But I can’t have it both ways, right? I can’t moan about namby-pamby liberalism allowing local yobs to run wild on one hand and then moan about Big Brother-style draconian curfews on the other. It’s make your mind up time.
The solution, of course, is to find the middle ground. Though that’s always the answer I suspect.
From where I’m sitting it seems to me that ultra liberalism ultimately leads to ultra restrictive forms of control in the long run. When we get too liberal, too afraid to lay down sensible laws - when we become too afraid or too complacent to police ourselves - the touchstones of society (decency, respect for others, charity) break down and selfish abusive behaviour then becomes the norm. And then life turns sour for everybody. And gets more and more sour as time goes by. Until people get so desperate and unhappy about it all that they’re willing to have huge bites taken out of their own civil liberties just to have some sense of law and order re-established.
And then we ALL lose out.
The yobs are costing us our freedom. But they’re not the real culprits.
The real culprits aren’t even the smug politicians who secretly love the yobs - "ah marvellous, more crime! Another excuse to pass a law that increases our power whilst eroding that of the common man."

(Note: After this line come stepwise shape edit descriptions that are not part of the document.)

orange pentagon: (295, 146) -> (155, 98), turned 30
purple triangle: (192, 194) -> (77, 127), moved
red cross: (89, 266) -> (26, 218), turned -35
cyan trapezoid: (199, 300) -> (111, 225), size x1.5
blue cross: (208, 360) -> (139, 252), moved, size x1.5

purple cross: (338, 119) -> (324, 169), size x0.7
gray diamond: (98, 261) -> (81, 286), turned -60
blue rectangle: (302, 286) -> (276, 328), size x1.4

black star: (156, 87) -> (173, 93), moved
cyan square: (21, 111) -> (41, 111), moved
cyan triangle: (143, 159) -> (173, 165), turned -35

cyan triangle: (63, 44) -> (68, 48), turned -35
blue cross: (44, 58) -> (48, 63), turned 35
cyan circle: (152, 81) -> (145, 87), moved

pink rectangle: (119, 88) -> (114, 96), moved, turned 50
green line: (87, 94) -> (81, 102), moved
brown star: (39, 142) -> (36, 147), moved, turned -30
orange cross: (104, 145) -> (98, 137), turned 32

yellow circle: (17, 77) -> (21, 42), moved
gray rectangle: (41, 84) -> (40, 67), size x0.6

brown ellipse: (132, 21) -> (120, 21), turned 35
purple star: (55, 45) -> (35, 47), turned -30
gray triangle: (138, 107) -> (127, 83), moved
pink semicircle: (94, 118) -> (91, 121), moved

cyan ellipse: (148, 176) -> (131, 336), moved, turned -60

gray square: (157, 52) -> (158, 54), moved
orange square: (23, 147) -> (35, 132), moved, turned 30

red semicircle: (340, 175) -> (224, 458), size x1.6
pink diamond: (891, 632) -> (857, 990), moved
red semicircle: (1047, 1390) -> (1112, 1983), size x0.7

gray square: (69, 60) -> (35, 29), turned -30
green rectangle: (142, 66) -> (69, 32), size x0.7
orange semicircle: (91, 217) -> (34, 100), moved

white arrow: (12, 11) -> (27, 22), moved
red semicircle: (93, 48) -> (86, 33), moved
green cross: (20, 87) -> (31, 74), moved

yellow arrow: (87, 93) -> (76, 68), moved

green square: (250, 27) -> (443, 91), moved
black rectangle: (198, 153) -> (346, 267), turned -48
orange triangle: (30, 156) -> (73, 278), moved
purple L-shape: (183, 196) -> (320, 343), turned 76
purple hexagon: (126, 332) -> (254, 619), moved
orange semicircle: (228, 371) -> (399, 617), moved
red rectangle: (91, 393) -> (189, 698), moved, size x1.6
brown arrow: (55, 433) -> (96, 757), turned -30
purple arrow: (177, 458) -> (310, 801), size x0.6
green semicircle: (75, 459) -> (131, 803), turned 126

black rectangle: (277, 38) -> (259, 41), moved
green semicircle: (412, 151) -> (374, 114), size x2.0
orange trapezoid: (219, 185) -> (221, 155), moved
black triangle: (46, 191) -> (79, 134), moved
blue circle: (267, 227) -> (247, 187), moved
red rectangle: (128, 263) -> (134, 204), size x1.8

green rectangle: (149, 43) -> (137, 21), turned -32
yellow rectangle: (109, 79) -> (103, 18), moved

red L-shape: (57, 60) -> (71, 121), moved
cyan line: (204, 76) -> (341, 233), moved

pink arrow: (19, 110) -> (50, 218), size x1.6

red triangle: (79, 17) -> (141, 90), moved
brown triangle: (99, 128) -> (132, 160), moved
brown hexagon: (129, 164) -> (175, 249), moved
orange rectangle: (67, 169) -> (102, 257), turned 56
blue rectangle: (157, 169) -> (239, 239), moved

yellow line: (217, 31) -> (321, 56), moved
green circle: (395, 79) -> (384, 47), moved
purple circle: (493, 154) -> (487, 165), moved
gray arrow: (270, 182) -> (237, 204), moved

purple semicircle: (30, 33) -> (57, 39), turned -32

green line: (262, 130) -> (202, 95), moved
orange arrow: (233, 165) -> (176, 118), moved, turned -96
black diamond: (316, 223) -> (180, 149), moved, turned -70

No. The real culprits (as ever) are ourselves. For crossing over to the other side of the street. For not raising our kids properly. For abusing our freedoms in the first place. For not holding fast to and passing on the ideal that any kind of freedom MUST be rooted in a deep sense of respect for other people - otherwise your freedom can only restrict the freedoms of other people.
That’s the kind of liberalism I believe in. These bus surfers need a few months in boot camp. Their parents need advice on how to raise their kids. End of story.
Lastly. Why did the police need special powers to stop troublemakers in the first place? Isn’t it part of their normal remit to stop anti-social behaviour? Isn’t it a bit like granting fire men special permission to put our fires?